Marc-Christian Petersen wrote:
> On Wednesday 12 March 2003 12:27, Charles-Edouard Ruault wrote:
> 
> Hi Charles-Edouard,
> 
> 
>>i've been running kernel 2.4.21-preX series for a while on my ASUS A7V8X
>>motherboard ( with an athlon XP 2400+ )  and i've noticed the following
>>annoying problem.
>>Very often, mozilla ( 1.2.1 ) dies and is stuck in D state, waiting on a
>>semaphore, here's the output of ps :
>>
>>ps -elf | grep mozill
>>000 S userX 2615  1462  0  69   0    -   972 wait4  00:50 ?
>>00:00:00 /bin/sh /usr/local/mozilla/run-mozilla.sh
>>/usr/local/mozilla/mozilla-bin
>>000 D userX   2621  2615  0  69   0    - 13623 down   00:50 ?
>>00:00:02 /usr/local/mozilla/mozilla-bin
>>
>>Has anyone noticed the same behaviour ? Is this a well known problem ?
>>Thanks for your help.
> 
> There is a patch from Andrea for a long long time now.

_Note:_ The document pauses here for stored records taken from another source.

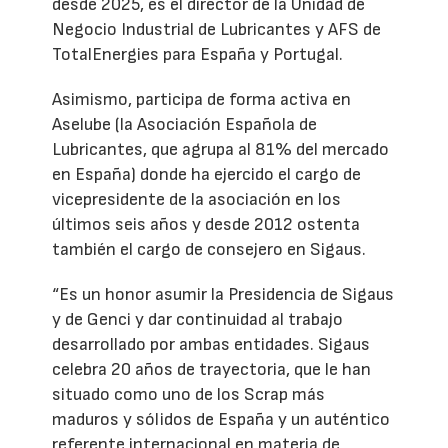
desde 2025, es el director de la Unidad de
Negocio Industrial de Lubricantes y AFS de
TotalEnergies para España y Portugal.
Asimismo, participa de forma activa en
Aselube (la Asociación Española de
Lubricantes, que agrupa al 81% del mercado
en España) donde ha ejercido el cargo de
vicepresidente de la asociación en los
últimos seis años y desde 2012 ostenta
también el cargo de consejero en Sigaus.
“Es un honor asumir la Presidencia de Sigaus
y de Genci y dar continuidad al trabajo
desarrollado por ambas entidades. Sigaus
celebra 20 años de trayectoria, que le han
situado como uno de los Scrap más
maduros y sólidos de España y un auténtico
referente internacional en materia de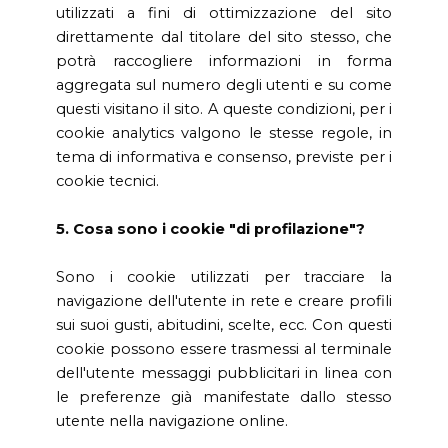
utilizzati a fini di ottimizzazione del sito
direttamente dal titolare del sito stesso, che
potrà raccogliere informazioni in forma
aggregata sul numero degli utenti e su come
questi visitano il sito. A queste condizioni, per i
cookie analytics valgono le stesse regole, in
tema di informativa e consenso, previste per i
cookie tecnici.
5. Cosa sono i cookie "di profilazione"?
Sono i cookie utilizzati per tracciare la
navigazione dell'utente in rete e creare profili
sui suoi gusti, abitudini, scelte, ecc. Con questi
cookie possono essere trasmessi al terminale
dell'utente messaggi pubblicitari in linea con
le preferenze già manifestate dallo stesso
utente nella navigazione online.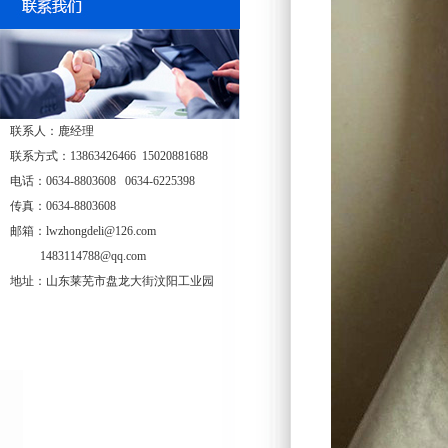
联系人：鹿经理
联系方式：13863426466 15020881688
电话：0634-8803608 0634-6225398
传真：0634-8803608
邮箱：lwzhongdeli@126.com
1483114788@qq.com
地址：山东莱芜市盘龙大街汶阳工业园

You may try it.
> 
> ciao, Marc
> 

Hi Marc-Christian,

i applied the patch over 2.4.21-pre5 and did some more testing.
I'm still having a problem but a different one ( i strongly suspect it's 
due to the patch since i never had this before and this occured when i 
tried to reproduce my previous problem ).
Here's a exerpt of the logs:

Mar 12 10:19:38 localhost kernel: hda: dma_timer_expiry: dma status == 
0x21
Mar 12 10:21:19 localhost kernel: hda: timeout waiting for DMA
Mar 12 10:21:19 localhost kernel: hda: timeout waiting for DMA 

Mar 12 10:21:19 localhost kernel: hda: (__ide_dma_test_irq) called while 
not waiting
Mar 12 10:21:19 localhost kernel: hda: status error: status=0x51 { 
DriveReady SeekComplete Error }
  Mar 12 10:21:19 localhost kernel: hda: status error: error=0x04 { 
DriveStatusError }
Mar 12 10:21:19 localhost kernel: hda: no DRQ after issuing MULTWRITE 

Mar 12 10:21:19 localhost kernel: hda: status error: status=0x51 { 
DriveReady SeekComplete Error }
Mar 12 10:21:19 localhost kernel: hda: status error: error=0x04 { 
DriveStatusError }
Mar 12 10:21:19 localhost kernel: hda: no DRQ after issuing MULTWRITE
Mar 12 10:21:19 localhost kernel: hda: status error: status=0x51 { 
DriveReady SeekComplete Error }
Mar 12 10:21:19 localhost kernel: hda: status error: error=0x04 { 
DriveStatusError }
Mar 12 10:21:19 localhost kernel: hda: no DRQ after issuing MULTWRITE 

Mar 12 10:21:19 localhost kernel: hda: status error: status=0x51 { 
DriveReady SeekComplete Error }
Mar 12 10:21:19 localhost kernel: hda: status error: error=0x04 { 
DriveStatusError }
  Mar 12 10:21:19 localhost kernel: hda: no DRQ after issuing WRITE
Mar 12 10:21:19 localhost kernel: ide0: reset: success 

Mar 12 10:21:19 localhost kernel: hda: dma_timer_expiry: dma status == 0x21
Mar 12 10:21:19 localhost kernel: hda: timeout waiting for DMA 

Mar 12 10:21:19 localhost kernel: hda: timeout waiting for DMA
Mar 12 10:21:19 localhost kernel: hda: (__ide_dma_test_irq) called while 
not waiting
Mar 12 10:21:19 localhost kernel: hda: status error: status=0x58 { 
DriveReady SeekComplete DataRequest } 

Mar 12 10:21:19 localhost kernel: hda: drive not ready for command
Mar 12 10:21:19 localhost kernel: hda: status timeout: status=0xd0 { 
Busy }
Mar 12 10:21:19 localhost kernel: hda: drive not ready for command 

Mar 12 10:21:19 localhost kernel: ide0: reset: success
Mar 12 10:21:19 localhost kernel: hda: dma_timer_expiry: dma status == 0x21


and basically the whole machine locked up ... reset was the only way out :-(
I have an ASUS A7V8X motherboard with a VIA Technologies, Inc. VT82C586B 
PIPC Bus Master IDE (rev 06)and a Maxtor 6Y080L0 hard drive.
Any other idea/hint to solve this ?
Thanks again for your help

-- 
Charles-Edouard Ruault
PGP Key ID 4370AF2D


^ permalink raw reply	[flat|nested] 3+ messages in thread

end of thread, other threads:[~2003-03-13  6:55 UTC | newest]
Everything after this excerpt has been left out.